Culture of Domesticity
The Culture of Domesticity (often shortened to Cult of Domesticity[1]) or Cult of True Womanhood[a] is a term used by historians to describe what they consider to have been a prevailing value system among the upper and middle classes during the 19th century in the United States.[2] This value system emphasized new ideas of femininity, the woman's role within the home and the dynamics of work and family. "True women", according to this idea, were supposed to possess four cardinal virtues: piety, purity, domesticity, and submissiveness. The idea revolved around the woman being the center of the family; she was considered "the light of the home".[3][4]
"Domesticity" redirects here. For the QI episode, see List of QI episodes.
The women and men who most actively promoted these standards were generally white and Protestant; the most prominent of them lived in New England and the Northeastern United States.[5] Although all women were supposed to emulate this ideal of femininity, black, working class, and immigrant women were often excluded from the definition of "true women" because of social prejudice.[6][7][8][9]

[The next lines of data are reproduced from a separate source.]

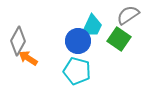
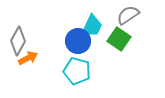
orange arrow: rotated 120 degrees clockwise
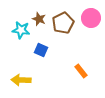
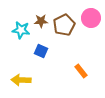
brown star: moved 2 px right, 2 px down; rotated 24 degrees counterclockwise
brown pentagon: moved 1 px right, 2 px down
blue square: moved 1 px down
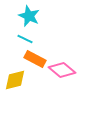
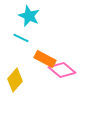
cyan line: moved 4 px left, 1 px up
orange rectangle: moved 10 px right
yellow diamond: rotated 35 degrees counterclockwise
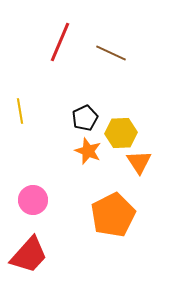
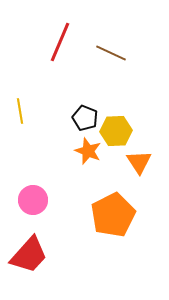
black pentagon: rotated 25 degrees counterclockwise
yellow hexagon: moved 5 px left, 2 px up
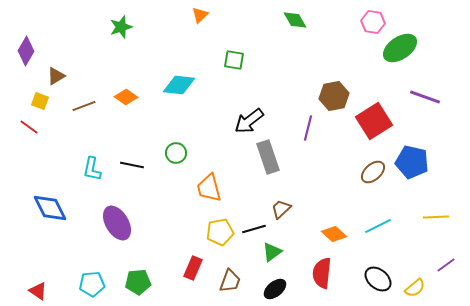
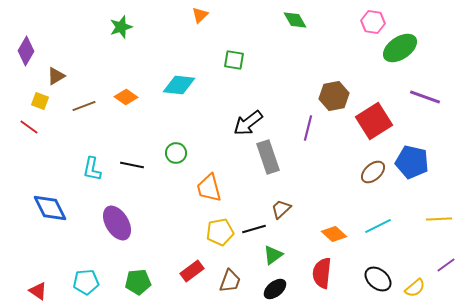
black arrow at (249, 121): moved 1 px left, 2 px down
yellow line at (436, 217): moved 3 px right, 2 px down
green triangle at (272, 252): moved 1 px right, 3 px down
red rectangle at (193, 268): moved 1 px left, 3 px down; rotated 30 degrees clockwise
cyan pentagon at (92, 284): moved 6 px left, 2 px up
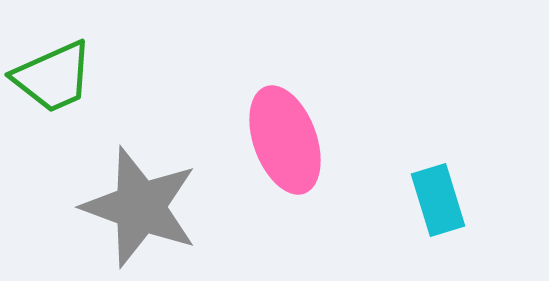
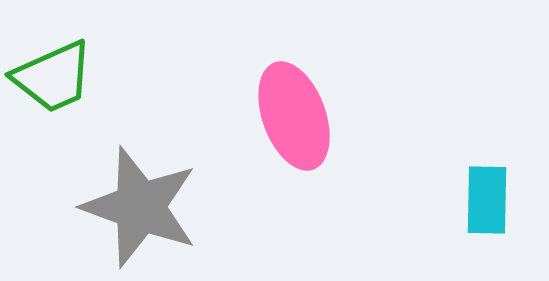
pink ellipse: moved 9 px right, 24 px up
cyan rectangle: moved 49 px right; rotated 18 degrees clockwise
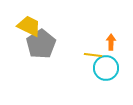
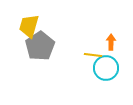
yellow trapezoid: rotated 100 degrees counterclockwise
gray pentagon: moved 1 px left, 2 px down
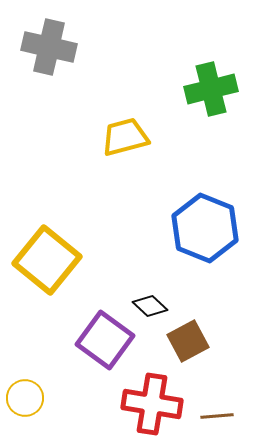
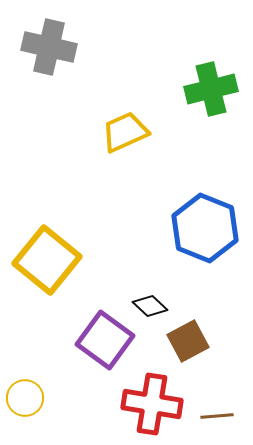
yellow trapezoid: moved 5 px up; rotated 9 degrees counterclockwise
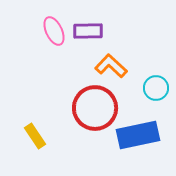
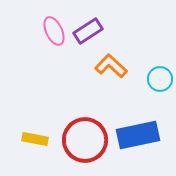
purple rectangle: rotated 32 degrees counterclockwise
cyan circle: moved 4 px right, 9 px up
red circle: moved 10 px left, 32 px down
yellow rectangle: moved 3 px down; rotated 45 degrees counterclockwise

Since the idea was first advanced by Barbara Welter in 1966, many historians have argued that the subject is far more complex and nuanced than terms such as "Cult of Domesticity" or "True Womanhood" suggest, and that the roles played by and expected of women within the middle-class, 19th-century context were quite varied and often contradictory. For example, it has been argued that much of what has been considered as anti-feminist in the past, in fact, helped lead to feminism.[10]
Influence on society[edit]
The Cult of Domesticity affected married women's labor market participation in the 19th and the beginning of the 20th century.[27] "True Women" were supposed to devote themselves to unpaid domestic labor and refrain from paid, market-oriented work. Consequently, in 1890, 4.5% of all married women were "gainfully employed," compared with 40.5% of single women. Women's complete financial dependence upon their husbands proved disastrous, however, when wives lost their husbands through death or desertion and were forced to fend for themselves and their children.[28] This division between the domestic and public spheres had effects on women's power and status. In the society as a whole, particularly in political and economic arenas, women's power declined. Within the home, however, they gained symbolic power.[29]
The legal implications of this ideology included the passage of protective labor laws, which also limited women's employment opportunities outside the home.[30] These laws, as well as subsequent Supreme Court rulings such as Muller v. Oregon, were based on the assumption that women's primary role was that of mother and wife, and that women's non-domestic work should not interfere with their primary function. As a result, women's working hours were limited and night work for women was prohibited, essentially costing many female workers their jobs and excluding them from many occupations.[30]
The Cult of Domesticity "privatized" women's options for work, for education, for voicing opinions, or for supporting reform. Arguments of significant biological differences between the sexes (and often of female inferiority) led to pronouncements that women were incapable of effectively participating in the realms of politics, commerce, or public service. Women were seen as better suited to parenting. Also, because of the expected behaviors, women were assumed to make better teachers of younger children. Catharine Beecher, who proselytised about the importance of education and parenting, once said, "Woman's great mission is to train immature, weak, and ignorant creatures [children] to obey the laws of God...first in the family, then in the school, then in the neighborhood, then in the nation, then in the world...."[31] One of the first public jobs for women was teaching. One estimate says that, with the growth of public education in the northern tier of states, one-quarter of all native-born Massachusetts women in the years between 1825 and 1860 were schoolteachers at some point in their lives.[32]